[Input data]

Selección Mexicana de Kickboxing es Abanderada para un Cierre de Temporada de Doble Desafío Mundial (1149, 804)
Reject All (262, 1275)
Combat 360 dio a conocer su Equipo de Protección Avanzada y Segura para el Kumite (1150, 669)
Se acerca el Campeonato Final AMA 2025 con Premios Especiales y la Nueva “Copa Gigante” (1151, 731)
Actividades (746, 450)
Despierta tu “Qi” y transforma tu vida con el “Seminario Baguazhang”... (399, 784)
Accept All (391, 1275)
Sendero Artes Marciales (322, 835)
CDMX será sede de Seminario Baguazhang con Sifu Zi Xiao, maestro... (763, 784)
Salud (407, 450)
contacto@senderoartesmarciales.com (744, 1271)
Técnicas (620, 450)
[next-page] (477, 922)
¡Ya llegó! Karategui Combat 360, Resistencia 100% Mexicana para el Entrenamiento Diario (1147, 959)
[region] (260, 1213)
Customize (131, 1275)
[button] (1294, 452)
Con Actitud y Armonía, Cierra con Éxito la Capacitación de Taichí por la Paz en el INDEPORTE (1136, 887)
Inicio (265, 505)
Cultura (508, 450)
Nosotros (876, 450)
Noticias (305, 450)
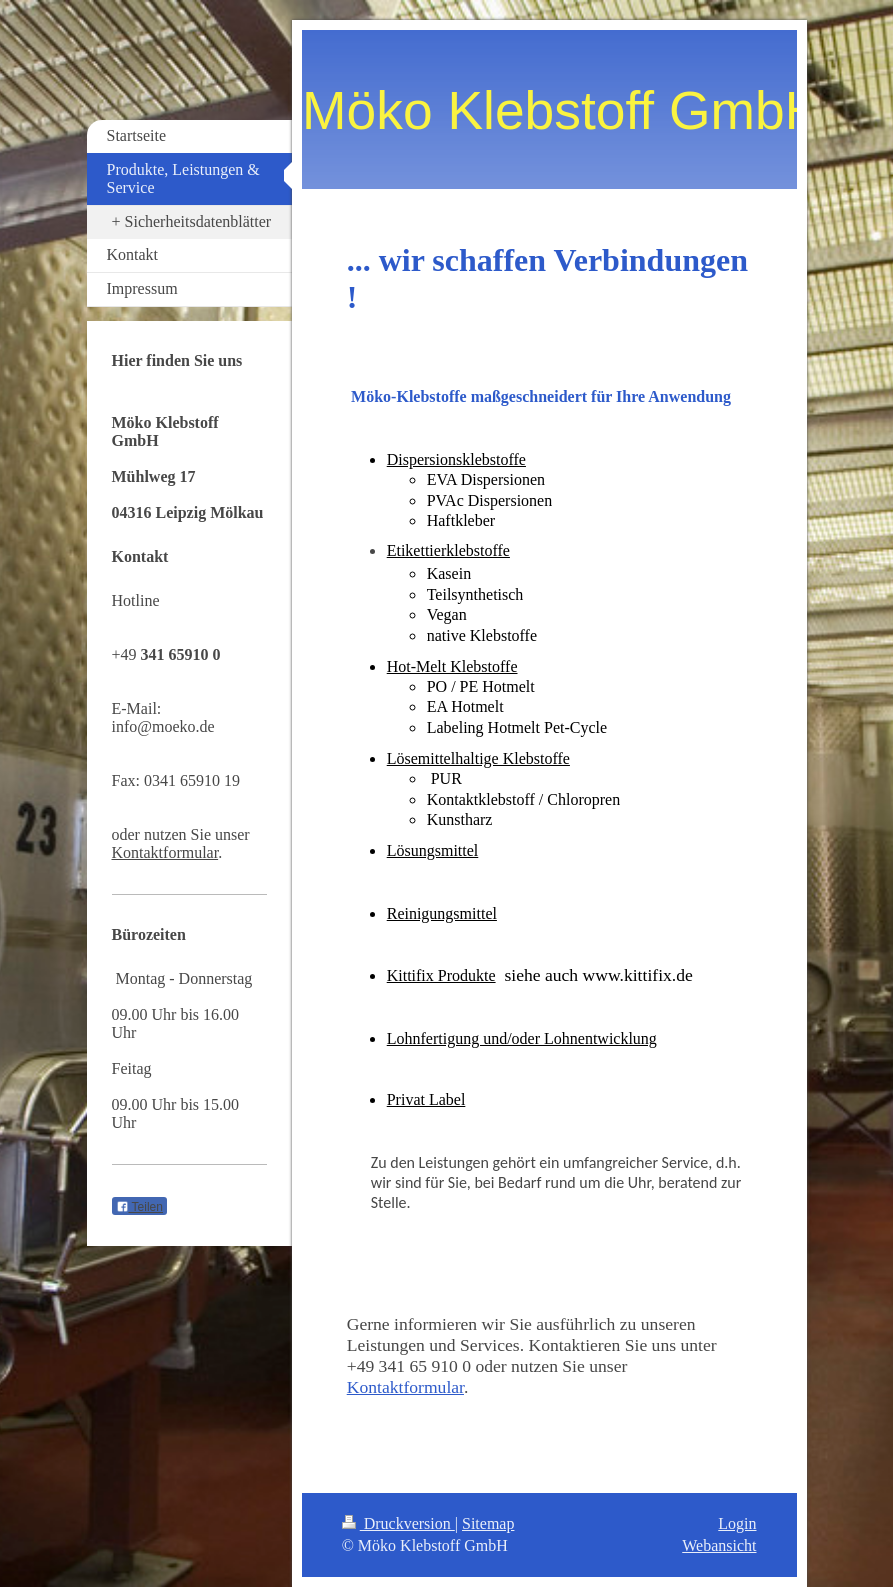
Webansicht (719, 1545)
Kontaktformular (405, 1387)
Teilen (139, 1207)
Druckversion (398, 1523)
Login (737, 1523)
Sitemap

[/Input data]

Problem description: Print, please, exactly the lines from the one holding "Técnicas (620, 450)" through the final line of the data, both included, while leaving out each picture.

Response:
Técnicas (620, 450)
[next-page] (477, 922)
¡Ya llegó! Karategui Combat 360, Resistencia 100% Mexicana para el Entrenamiento Diario (1147, 959)
[region] (260, 1213)
Customize (131, 1275)
[button] (1294, 452)
Con Actitud y Armonía, Cierra con Éxito la Capacitación de Taichí por la Paz en el INDEPORTE (1136, 887)
Inicio (265, 505)
Cultura (508, 450)
Nosotros (876, 450)
Noticias (305, 450)
Webansicht (719, 1545)
Kontaktformular (405, 1387)
Teilen (139, 1207)
Druckversion (398, 1523)
Login (737, 1523)
Sitemap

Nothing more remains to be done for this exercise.